All of lore.kernel.org
 help / color / mirror / Atom feed
* [PATCH] kfence: buffer random bools in bitmask
@ 2022-10-26 20:40 Jason A. Donenfeld
  2022-10-26 20:45 ` Jason A. Donenfeld
  2022-10-27  0:04 ` Marco Elver
  0 siblings, 2 replies; 5+ messages in thread
From: Jason A. Donenfeld @ 2022-10-26 20:40 UTC (permalink / raw)
  To: kasan-dev, elver, patches; +Cc: Jason A. Donenfeld, Sebastian Andrzej Siewior

Recently kfence got a 4x speed up in calls to the RNG, due to using
internally get_random_u8() instead of get_random_u32() for its random
boolean values. We can extend that speed up another 8x, to 32x total, by
buffering a long at a time, and reading bits from it.
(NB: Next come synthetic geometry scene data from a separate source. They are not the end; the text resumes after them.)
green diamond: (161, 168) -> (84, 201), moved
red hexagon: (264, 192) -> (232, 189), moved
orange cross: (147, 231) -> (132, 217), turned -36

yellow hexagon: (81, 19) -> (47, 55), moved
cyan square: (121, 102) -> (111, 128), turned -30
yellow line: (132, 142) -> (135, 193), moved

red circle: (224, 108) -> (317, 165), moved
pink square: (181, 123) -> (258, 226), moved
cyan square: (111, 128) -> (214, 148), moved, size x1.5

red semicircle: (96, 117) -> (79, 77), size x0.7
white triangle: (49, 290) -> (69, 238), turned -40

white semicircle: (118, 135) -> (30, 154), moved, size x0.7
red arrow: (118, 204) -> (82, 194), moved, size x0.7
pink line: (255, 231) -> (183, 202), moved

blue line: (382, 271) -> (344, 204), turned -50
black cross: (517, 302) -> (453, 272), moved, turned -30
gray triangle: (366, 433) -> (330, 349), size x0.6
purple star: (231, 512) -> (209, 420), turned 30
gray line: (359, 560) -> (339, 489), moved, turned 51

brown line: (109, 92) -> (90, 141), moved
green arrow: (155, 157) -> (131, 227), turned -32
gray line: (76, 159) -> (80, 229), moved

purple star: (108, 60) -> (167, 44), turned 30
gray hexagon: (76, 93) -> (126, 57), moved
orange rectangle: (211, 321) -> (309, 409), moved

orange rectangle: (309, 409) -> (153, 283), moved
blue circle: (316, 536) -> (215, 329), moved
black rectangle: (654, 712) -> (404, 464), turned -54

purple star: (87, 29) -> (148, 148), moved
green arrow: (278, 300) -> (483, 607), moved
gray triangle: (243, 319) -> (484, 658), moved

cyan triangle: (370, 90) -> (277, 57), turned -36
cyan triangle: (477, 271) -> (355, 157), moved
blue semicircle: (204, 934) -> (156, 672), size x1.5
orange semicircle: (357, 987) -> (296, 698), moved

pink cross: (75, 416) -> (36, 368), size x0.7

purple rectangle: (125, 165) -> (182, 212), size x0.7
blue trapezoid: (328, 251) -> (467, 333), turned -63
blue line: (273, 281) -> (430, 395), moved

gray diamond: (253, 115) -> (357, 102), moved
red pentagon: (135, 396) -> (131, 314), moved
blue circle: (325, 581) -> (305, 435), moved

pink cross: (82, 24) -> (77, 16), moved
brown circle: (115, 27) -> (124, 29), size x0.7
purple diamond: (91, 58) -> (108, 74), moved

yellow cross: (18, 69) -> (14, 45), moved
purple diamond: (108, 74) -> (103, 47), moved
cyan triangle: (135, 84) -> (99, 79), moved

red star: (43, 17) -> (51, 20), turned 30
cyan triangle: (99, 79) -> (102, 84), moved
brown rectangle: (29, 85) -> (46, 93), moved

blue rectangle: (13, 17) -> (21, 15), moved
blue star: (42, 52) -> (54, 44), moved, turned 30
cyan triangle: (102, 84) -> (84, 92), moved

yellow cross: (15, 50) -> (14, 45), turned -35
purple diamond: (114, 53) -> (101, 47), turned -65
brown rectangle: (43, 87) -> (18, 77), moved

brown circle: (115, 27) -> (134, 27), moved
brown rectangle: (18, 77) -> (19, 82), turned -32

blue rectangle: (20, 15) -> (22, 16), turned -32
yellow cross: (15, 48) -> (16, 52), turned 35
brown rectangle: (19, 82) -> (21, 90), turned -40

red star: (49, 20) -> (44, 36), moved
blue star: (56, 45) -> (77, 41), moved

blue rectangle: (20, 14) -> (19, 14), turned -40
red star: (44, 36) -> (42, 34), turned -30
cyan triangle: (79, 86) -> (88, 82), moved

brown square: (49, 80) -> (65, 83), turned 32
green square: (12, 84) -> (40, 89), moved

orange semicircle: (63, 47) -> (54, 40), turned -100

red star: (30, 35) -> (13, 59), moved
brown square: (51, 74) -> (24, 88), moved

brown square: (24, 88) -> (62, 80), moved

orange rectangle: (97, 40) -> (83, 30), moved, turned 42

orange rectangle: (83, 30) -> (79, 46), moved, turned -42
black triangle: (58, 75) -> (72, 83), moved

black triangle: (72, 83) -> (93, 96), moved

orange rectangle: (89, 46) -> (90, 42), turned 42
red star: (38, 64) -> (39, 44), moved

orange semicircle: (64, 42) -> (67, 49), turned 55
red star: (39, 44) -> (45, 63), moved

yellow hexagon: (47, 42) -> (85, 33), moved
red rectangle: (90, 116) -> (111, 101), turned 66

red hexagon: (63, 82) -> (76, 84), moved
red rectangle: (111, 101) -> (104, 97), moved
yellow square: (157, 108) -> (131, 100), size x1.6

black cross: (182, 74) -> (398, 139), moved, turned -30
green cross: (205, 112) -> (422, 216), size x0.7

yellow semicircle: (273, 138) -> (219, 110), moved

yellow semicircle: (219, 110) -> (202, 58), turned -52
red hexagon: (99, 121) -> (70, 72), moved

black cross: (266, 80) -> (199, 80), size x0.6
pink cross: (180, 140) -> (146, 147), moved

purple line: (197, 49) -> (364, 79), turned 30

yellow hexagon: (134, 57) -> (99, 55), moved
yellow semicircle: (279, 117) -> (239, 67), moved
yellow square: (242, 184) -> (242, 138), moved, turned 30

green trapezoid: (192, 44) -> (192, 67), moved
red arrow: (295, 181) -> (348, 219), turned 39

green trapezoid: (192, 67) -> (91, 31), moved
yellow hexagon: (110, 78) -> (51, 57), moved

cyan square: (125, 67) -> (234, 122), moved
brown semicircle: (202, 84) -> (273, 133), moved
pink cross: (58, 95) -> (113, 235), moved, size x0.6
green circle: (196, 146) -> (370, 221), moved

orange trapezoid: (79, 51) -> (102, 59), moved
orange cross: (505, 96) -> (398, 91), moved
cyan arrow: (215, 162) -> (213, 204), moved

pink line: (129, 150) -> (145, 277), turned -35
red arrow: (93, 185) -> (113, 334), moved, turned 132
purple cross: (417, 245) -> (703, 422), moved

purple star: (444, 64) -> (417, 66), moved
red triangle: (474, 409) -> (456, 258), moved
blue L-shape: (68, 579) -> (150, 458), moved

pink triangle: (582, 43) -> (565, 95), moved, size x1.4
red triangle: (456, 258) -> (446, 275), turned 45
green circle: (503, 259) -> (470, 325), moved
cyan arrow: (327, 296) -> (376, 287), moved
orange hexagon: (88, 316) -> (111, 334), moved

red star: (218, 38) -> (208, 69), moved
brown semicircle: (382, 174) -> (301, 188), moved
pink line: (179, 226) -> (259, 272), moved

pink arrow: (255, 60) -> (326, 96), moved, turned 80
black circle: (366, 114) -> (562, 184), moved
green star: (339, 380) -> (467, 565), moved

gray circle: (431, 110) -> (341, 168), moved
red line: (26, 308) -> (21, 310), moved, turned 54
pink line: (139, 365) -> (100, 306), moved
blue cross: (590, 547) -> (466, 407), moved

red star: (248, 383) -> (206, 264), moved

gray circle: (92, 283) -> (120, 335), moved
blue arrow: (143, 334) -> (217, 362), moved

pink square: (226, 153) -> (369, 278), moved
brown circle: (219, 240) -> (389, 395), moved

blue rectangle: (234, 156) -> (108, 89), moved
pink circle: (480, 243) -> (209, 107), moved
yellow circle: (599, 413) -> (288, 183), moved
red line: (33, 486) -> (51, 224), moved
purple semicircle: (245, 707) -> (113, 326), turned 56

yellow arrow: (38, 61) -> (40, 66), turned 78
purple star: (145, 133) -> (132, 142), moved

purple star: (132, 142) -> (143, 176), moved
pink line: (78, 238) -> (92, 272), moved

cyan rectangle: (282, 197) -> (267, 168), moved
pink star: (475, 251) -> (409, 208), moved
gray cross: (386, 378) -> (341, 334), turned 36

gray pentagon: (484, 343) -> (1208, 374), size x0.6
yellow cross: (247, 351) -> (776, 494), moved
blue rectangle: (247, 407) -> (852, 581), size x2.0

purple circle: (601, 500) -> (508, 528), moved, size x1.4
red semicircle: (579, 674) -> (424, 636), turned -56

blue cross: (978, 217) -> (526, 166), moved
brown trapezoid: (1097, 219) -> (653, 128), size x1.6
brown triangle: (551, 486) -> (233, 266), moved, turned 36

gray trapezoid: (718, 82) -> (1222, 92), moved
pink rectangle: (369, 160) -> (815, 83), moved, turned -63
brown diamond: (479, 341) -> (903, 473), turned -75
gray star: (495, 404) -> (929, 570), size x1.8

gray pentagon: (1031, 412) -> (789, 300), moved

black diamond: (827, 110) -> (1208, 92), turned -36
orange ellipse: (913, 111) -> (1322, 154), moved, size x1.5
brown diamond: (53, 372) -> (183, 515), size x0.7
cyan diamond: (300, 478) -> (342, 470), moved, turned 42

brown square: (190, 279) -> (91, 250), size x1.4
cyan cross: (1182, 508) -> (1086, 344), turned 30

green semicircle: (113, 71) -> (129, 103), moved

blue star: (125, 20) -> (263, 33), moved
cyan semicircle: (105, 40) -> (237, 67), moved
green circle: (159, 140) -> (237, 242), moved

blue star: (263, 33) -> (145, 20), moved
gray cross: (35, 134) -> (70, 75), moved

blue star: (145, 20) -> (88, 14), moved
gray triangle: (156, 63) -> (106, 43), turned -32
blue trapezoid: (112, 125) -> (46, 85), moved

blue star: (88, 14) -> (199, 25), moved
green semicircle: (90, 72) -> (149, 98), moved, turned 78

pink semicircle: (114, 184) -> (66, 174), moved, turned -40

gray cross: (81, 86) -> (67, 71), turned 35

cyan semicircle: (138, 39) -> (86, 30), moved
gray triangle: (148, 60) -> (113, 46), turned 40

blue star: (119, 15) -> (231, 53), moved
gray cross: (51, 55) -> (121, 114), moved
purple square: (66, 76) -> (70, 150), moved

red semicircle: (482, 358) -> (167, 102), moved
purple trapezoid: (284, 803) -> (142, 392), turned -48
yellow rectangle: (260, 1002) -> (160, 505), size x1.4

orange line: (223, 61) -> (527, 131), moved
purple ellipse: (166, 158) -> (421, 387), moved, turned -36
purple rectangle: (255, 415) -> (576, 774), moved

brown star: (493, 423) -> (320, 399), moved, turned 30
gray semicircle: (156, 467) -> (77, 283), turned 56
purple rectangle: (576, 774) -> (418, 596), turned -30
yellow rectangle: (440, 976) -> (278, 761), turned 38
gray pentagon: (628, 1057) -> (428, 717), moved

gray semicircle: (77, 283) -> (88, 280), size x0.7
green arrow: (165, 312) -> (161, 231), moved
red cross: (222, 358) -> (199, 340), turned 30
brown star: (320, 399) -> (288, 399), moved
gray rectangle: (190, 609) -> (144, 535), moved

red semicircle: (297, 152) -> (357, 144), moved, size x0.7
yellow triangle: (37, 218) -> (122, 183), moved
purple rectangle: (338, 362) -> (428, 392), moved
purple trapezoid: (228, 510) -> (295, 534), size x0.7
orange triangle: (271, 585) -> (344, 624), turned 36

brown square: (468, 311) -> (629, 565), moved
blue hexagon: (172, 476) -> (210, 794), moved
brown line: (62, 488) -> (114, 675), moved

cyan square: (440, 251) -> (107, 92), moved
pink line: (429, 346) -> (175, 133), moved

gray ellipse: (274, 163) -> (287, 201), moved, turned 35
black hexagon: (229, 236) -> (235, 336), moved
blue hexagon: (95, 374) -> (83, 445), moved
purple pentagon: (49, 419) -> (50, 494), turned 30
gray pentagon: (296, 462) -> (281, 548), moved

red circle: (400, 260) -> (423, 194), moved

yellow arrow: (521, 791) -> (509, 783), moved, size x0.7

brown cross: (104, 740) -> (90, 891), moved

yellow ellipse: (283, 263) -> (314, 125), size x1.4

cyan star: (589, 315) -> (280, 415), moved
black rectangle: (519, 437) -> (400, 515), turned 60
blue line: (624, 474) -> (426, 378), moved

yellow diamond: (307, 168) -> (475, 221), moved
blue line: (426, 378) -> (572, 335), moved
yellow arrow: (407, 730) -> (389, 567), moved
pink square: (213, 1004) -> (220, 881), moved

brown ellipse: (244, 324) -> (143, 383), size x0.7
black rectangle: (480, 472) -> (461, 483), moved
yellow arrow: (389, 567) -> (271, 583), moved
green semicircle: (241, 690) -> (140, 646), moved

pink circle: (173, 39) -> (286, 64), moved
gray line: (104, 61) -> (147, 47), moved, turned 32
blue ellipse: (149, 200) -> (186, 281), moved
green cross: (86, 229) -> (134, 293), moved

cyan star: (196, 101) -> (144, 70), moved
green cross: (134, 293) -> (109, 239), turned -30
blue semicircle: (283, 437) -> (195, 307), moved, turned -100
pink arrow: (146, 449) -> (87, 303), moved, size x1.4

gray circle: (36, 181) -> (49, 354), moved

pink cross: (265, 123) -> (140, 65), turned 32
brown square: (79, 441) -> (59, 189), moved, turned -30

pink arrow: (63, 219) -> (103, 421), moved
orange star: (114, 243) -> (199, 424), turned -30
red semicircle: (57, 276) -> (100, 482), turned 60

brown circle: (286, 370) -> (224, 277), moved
I'd looked into introducing a get_random_bool(), along with the
complexities required for that kind of function to work for a general
case. But kfence is the only high-speed user of random booleans in a hot
path, so we're better off open coding this to take advantage of kfence
particularities.

In particular, we take advantage of the fact that kfence_guarded_alloc()
already disables interrupts for its raw spinlocks, so that we can keep
track of a per-cpu buffered boolean bitmask, without needing to add more
interrupt disabling.

This is slightly complicated by PREEMPT_RT, where we actually need to
take a local_lock instead. But the resulting code in both cases compiles
down to something very compact, and is basically zero cost.
Specifically, on !PREEMPT_RT, this amounts to:

    local_irq_save(flags);
    random boolean stuff;
    raw_spin_lock(&other_thing);
    do the existing stuff;
    raw_spin_unlock_irqrestore(&other_thing, flags);

By using a local_lock in the way this patch does, we now also get this
code on PREEMPT_RT:

    spin_lock(this_cpu_ptr(&local_lock));
    random boolean stuff;
    spin_unlock(this_cpu_ptr(&local_lock));
    raw_spin_lock_irqsave(&other_thing, flags);
    do the existing stuff;
    raw_spin_unlock_irqrestore(&other_thing, flags);

This is also optimal for RT systems. So all and all, this is pretty
good. But there are some compile-time conditionals in order to
accomplish this.

Cc: Marco Elver <elver@google.com>
Cc: Sebastian Andrzej Siewior <bigeasy@linutronix.de>
Signed-off-by: Jason A. Donenfeld <Jason@zx2c4.com>
---
 mm/kfence/core.c | 32 +++++++++++++++++++++++++++++---
 1 file changed, 29 insertions(+), 3 deletions(-)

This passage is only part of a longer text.